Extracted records
========================

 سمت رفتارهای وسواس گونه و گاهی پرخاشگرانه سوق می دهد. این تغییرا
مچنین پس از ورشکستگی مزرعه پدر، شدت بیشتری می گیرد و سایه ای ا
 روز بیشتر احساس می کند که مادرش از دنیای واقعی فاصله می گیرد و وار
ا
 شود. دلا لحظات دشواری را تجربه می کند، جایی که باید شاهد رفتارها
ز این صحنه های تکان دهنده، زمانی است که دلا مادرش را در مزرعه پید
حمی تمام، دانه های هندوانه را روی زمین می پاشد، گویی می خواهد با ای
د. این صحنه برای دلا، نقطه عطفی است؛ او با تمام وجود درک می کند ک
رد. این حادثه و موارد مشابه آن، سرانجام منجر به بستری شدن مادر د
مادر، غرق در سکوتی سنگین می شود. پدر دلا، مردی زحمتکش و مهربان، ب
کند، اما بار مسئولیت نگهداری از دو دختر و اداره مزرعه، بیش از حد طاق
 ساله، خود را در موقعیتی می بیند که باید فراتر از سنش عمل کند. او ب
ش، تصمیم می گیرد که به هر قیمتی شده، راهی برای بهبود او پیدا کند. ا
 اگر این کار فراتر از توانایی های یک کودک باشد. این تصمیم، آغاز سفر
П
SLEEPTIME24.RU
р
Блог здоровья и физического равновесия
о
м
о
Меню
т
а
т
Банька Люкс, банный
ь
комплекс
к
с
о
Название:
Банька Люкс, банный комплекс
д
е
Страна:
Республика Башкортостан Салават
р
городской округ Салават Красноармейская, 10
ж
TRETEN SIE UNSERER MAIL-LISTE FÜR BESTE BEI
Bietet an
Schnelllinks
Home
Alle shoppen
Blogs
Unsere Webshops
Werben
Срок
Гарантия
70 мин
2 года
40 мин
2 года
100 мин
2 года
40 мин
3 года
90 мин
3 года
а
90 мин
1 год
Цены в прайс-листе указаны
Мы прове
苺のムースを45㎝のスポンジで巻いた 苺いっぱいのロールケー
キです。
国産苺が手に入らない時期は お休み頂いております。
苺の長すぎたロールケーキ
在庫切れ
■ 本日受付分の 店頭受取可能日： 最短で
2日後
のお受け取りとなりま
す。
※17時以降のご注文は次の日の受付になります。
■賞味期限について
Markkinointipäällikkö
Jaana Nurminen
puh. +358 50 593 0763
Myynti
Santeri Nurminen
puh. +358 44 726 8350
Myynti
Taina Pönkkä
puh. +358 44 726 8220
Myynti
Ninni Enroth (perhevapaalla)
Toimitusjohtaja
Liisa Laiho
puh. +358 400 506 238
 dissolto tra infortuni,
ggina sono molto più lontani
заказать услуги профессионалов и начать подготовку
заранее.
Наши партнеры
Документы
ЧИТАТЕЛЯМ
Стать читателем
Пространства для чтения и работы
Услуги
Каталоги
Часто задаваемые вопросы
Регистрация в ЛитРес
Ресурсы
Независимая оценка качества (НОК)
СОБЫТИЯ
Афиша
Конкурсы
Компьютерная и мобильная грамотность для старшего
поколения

========================

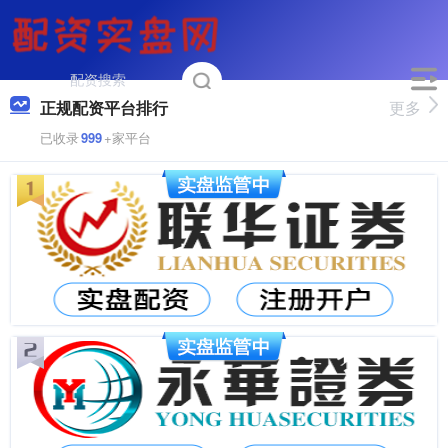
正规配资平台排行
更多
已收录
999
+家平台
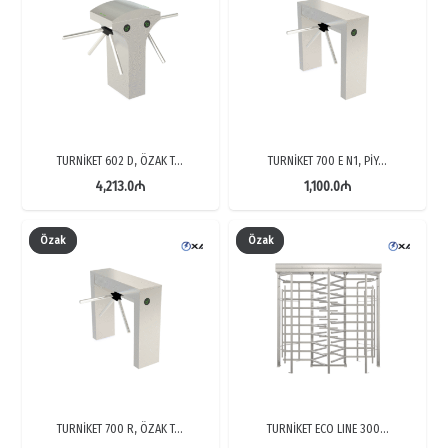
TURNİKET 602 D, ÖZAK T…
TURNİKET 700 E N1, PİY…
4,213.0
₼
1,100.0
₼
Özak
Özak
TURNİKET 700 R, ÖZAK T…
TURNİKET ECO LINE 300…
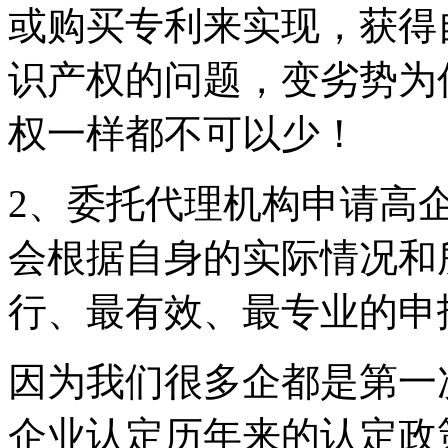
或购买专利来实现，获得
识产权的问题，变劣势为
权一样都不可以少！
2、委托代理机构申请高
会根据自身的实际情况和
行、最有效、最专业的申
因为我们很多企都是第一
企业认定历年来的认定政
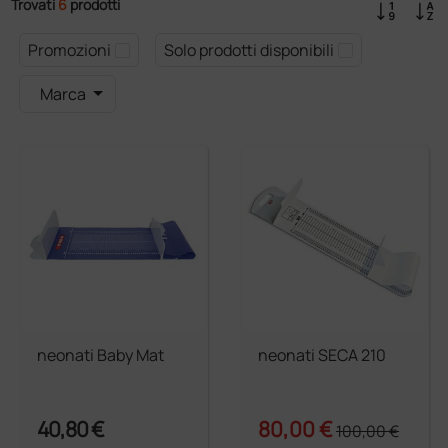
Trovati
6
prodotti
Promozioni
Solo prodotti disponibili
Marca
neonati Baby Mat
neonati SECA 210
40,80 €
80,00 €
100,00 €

========================

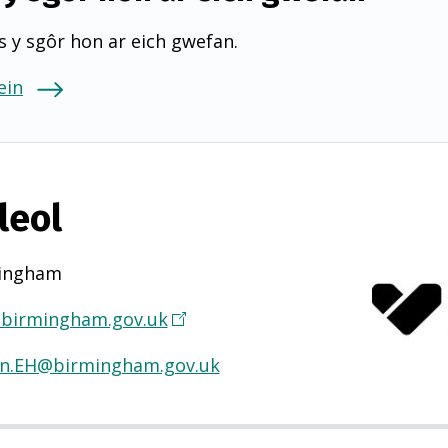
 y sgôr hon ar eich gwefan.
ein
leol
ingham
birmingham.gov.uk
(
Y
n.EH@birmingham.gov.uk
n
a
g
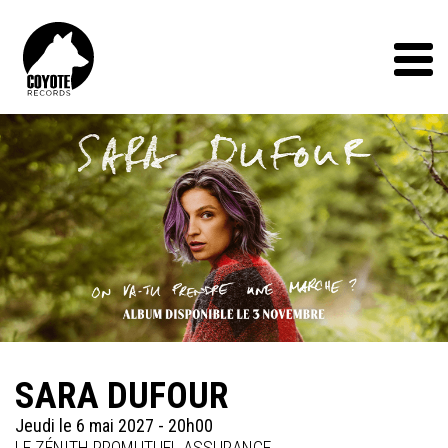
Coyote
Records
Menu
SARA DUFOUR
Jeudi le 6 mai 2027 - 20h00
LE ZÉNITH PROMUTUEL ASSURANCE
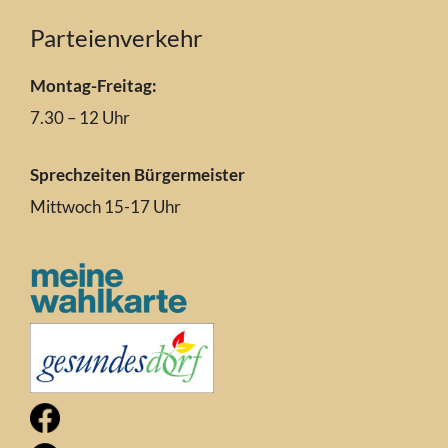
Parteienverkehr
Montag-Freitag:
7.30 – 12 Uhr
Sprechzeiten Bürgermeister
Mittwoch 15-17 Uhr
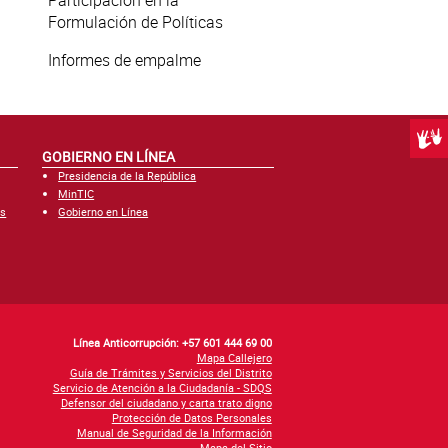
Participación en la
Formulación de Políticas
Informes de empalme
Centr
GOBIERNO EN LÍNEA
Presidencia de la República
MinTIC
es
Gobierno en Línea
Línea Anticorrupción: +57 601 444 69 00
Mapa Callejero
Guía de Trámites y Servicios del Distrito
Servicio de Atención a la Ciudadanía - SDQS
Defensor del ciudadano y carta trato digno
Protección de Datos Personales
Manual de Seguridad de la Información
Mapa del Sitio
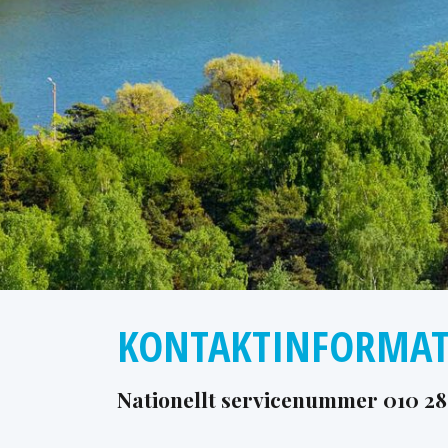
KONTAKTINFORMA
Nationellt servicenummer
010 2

========================

ASSIGNED TASK:
Within the entries above, count the lines that include "комплекс". The answer is that number alone.

SOLUTION TO THIS TASK:
2